• [Instructions for the task]:
From the entries below, copy every line where the string "Девелопмент" appears.
+--
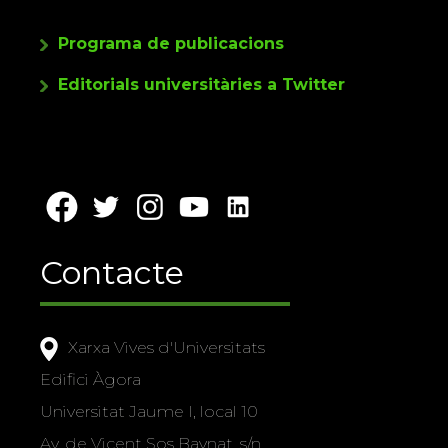
Programa de publicacions
Editorials universitàries a Twitter
Contacte
Xarxa Vives d'Universitats
Edifici Àgora
Universitat Jaume I, local 10
Av. de Vicent Sos Baynat, s/n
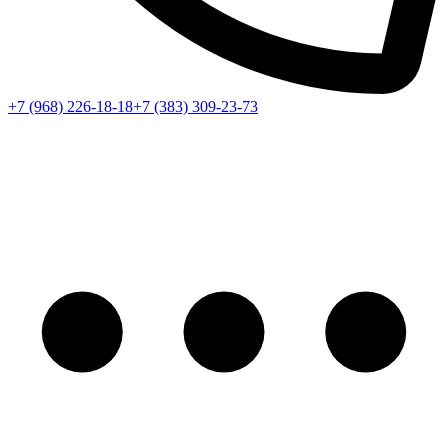
+7 (968) 226-18-18
+7 (383) 309-23-73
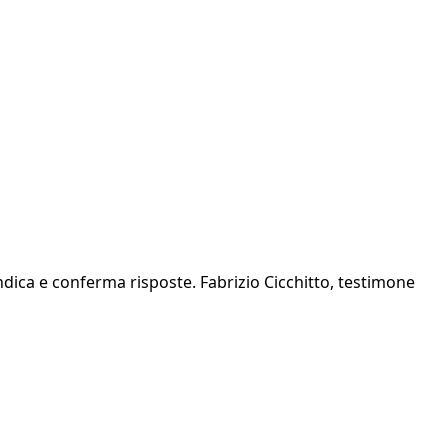
ndica e conferma risposte. Fabrizio Cicchitto, testimone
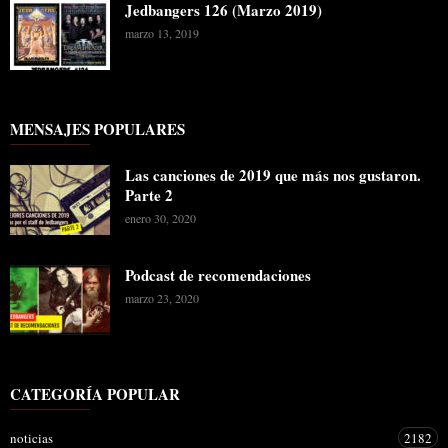
Jedbangers 126 (Marzo 2019)
marzo 13, 2019
MENSAJES POPULARES
Las canciones de 2019 que más nos gustaron.
Parte 2
enero 30, 2020
Podcast de recomendaciones
marzo 23, 2020
CATEGORÍA POPULAR
noticias
2182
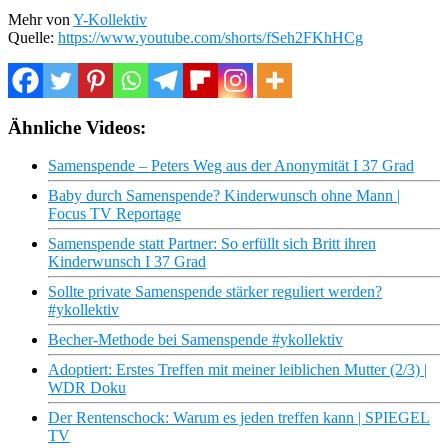
Mehr von
Y-Kollektiv
Quelle:
https://www.youtube.com/shorts/fSeh2FKhHCg
Ähnliche Videos:
Samenspende – Peters Weg aus der Anonymität I 37 Grad
Baby durch Samenspende? Kinderwunsch ohne Mann |
Focus TV Reportage
Samenspende statt Partner: So erfüllt sich Britt ihren
Kinderwunsch I 37 Grad
Sollte private Samenspende stärker reguliert werden?
#ykollektiv
Becher-Methode bei Samenspende #ykollektiv
Adoptiert: Erstes Treffen mit meiner leiblichen Mutter (2/3) |
WDR Doku
Der Rentenschock: Warum es jeden treffen kann | SPIEGEL
TV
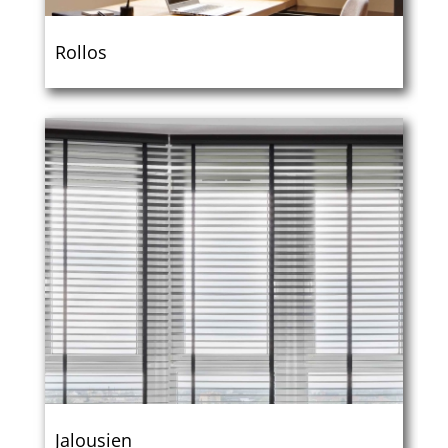
Rollos
Jalousien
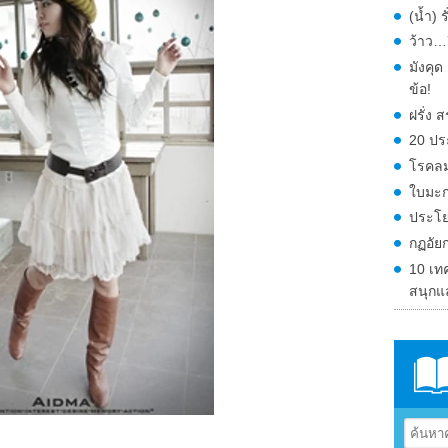
(น้ำ) 
ว้าว…ก
มังคุ
ข้อ!
ฝรั่ง
20 ปร
โรคลม
ใบมะก
ประโย
กฏอัย
10 เท
สนุกแ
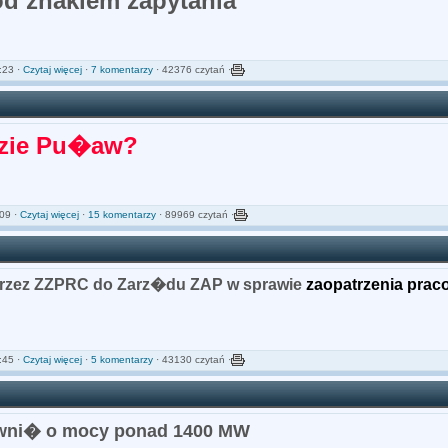
d znakiem zapytania
:23 ·
Czytaj więcej
·
7 komentarzy
· 42376 czytań ·
dzie Pu�aw?
09 ·
Czytaj więcej
·
15 komentarzy
· 89969 czytań ·
przez ZZPRC do Zarz�du ZAP w sprawie
zaopatrzenia pra
:45 ·
Czytaj więcej
·
5 komentarzy
· 43130 czytań ·
rowni� o mocy ponad 1400 MW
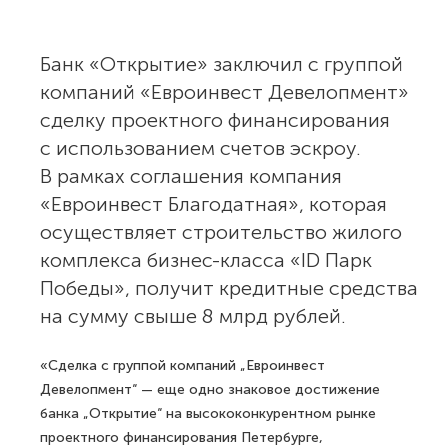
Банк «Открытие» заключил с группой
компаний «Евроинвест Девелопмент»
сделку проектного финансирования
с использованием счетов эскроу.
В рамках соглашения компания
«Евроинвест Благодатная», которая
осуществляет строительство жилого
комплекса бизнес-класса «ID Парк
Победы», получит кредитные средства
на сумму свыше 8 млрд рублей.
«Сделка с группой компаний „Евроинвест
Девелопмент“ — еще одно знаковое достижение
банка „Открытие“ на высококонкурентном рынке
проектного финансирования Петербурге,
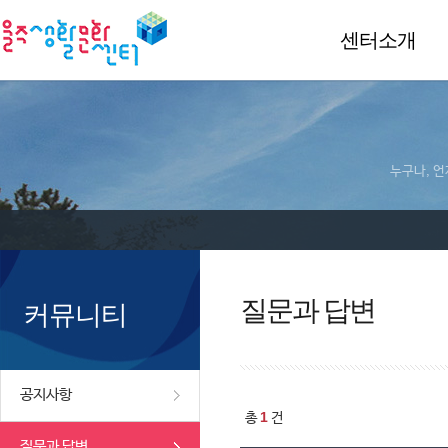
센터소개
누구나, 언
질문과 답변
커뮤니티
공지사항
1
총
건
질문과 답변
+--
• [Result for this exercise]:
компаний «Евроинвест Девелопмент»
Девелопмент“ — еще одно знаковое достижение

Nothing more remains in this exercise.